··· Listed entries

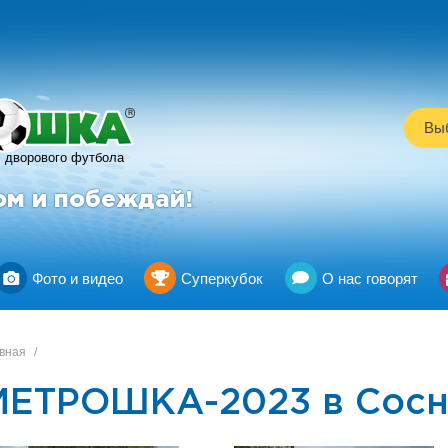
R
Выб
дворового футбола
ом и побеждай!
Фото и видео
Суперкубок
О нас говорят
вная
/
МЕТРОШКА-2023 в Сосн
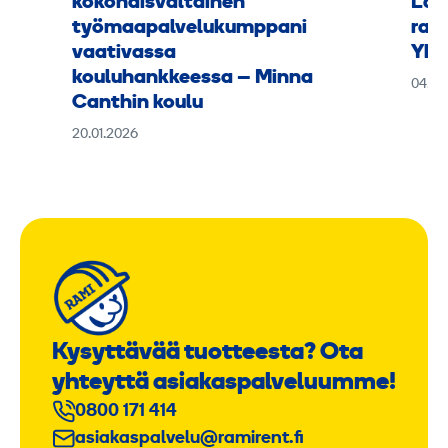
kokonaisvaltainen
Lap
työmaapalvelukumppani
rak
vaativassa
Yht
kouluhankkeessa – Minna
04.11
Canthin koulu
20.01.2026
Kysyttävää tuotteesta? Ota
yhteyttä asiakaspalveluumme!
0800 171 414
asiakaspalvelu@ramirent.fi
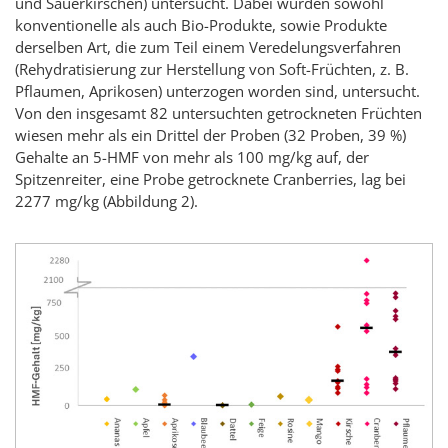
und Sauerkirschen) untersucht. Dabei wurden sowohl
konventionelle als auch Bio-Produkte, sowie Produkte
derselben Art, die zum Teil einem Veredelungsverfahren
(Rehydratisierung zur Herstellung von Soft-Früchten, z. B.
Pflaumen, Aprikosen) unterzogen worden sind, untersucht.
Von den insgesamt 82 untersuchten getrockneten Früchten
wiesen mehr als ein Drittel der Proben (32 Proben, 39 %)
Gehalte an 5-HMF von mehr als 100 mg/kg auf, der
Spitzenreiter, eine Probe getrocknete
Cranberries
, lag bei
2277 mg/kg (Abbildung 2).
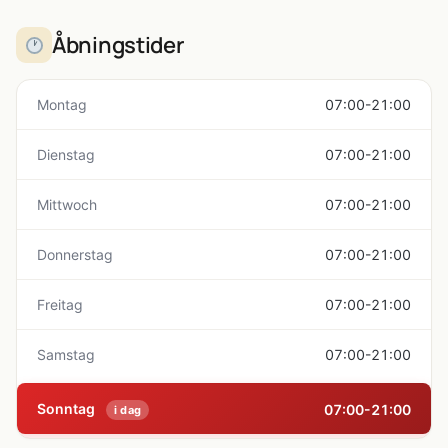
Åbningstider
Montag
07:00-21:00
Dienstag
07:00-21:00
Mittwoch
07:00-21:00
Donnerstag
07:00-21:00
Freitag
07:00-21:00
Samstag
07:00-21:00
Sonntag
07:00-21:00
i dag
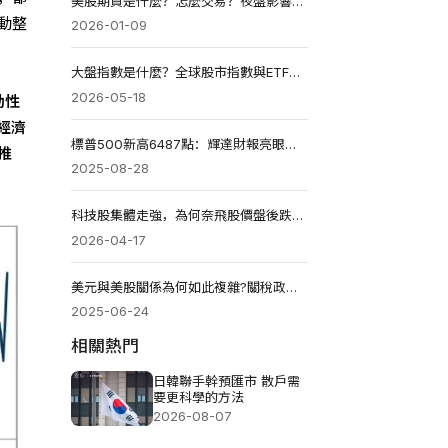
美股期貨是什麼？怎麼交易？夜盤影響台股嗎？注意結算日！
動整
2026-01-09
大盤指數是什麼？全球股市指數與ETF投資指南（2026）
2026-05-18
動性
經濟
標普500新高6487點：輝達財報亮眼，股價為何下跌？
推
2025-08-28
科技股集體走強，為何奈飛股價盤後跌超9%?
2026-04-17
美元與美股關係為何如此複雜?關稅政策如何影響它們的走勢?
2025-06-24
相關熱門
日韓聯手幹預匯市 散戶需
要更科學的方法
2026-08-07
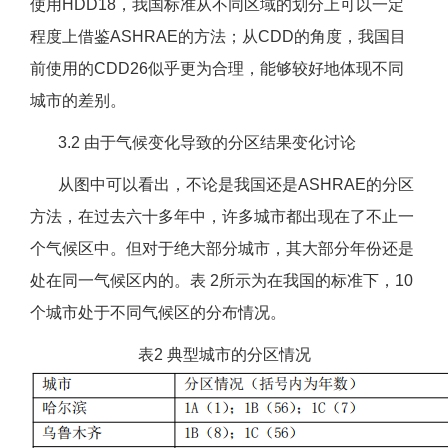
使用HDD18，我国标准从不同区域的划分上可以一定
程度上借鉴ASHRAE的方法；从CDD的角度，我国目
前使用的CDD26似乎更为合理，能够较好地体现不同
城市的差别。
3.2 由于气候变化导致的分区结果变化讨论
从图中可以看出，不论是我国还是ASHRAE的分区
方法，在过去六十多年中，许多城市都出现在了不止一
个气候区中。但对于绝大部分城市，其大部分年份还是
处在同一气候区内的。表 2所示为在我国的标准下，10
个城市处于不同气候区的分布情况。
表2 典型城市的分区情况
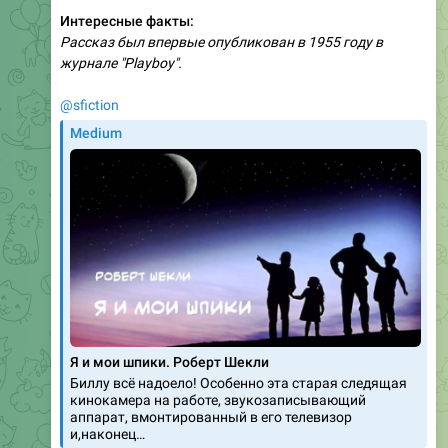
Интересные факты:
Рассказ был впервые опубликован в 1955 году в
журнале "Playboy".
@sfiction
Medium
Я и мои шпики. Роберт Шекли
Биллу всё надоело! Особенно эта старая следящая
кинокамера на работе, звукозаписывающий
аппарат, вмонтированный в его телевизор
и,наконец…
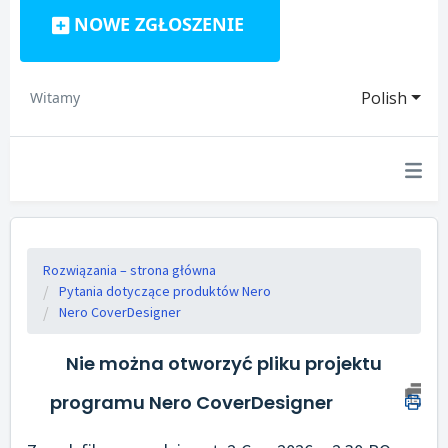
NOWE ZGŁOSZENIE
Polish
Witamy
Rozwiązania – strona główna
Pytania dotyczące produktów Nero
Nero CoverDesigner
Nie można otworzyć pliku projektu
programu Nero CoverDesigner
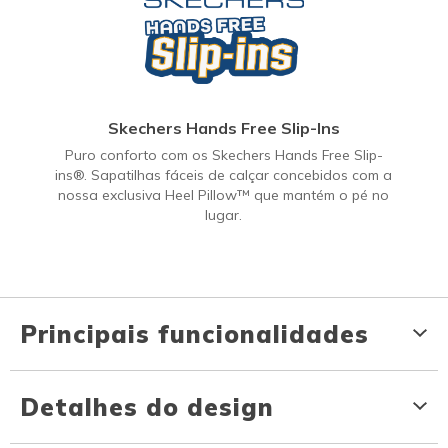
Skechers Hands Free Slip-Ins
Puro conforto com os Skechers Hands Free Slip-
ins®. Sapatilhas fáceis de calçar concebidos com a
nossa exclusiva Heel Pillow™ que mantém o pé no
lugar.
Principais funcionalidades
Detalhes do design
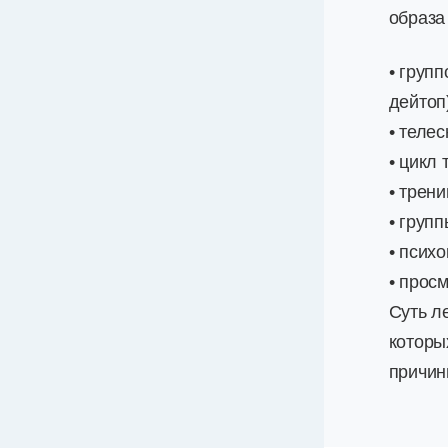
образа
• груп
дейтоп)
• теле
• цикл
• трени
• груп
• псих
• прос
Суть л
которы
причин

······

A complete answer lists each line of the data that holds the word "mehr".

> _Result of the task_
wiesen mehr als ein Drittel der Proben (32 Proben, 39 %)
Gehalte an 5-HMF von mehr als 100 mg/kg auf, der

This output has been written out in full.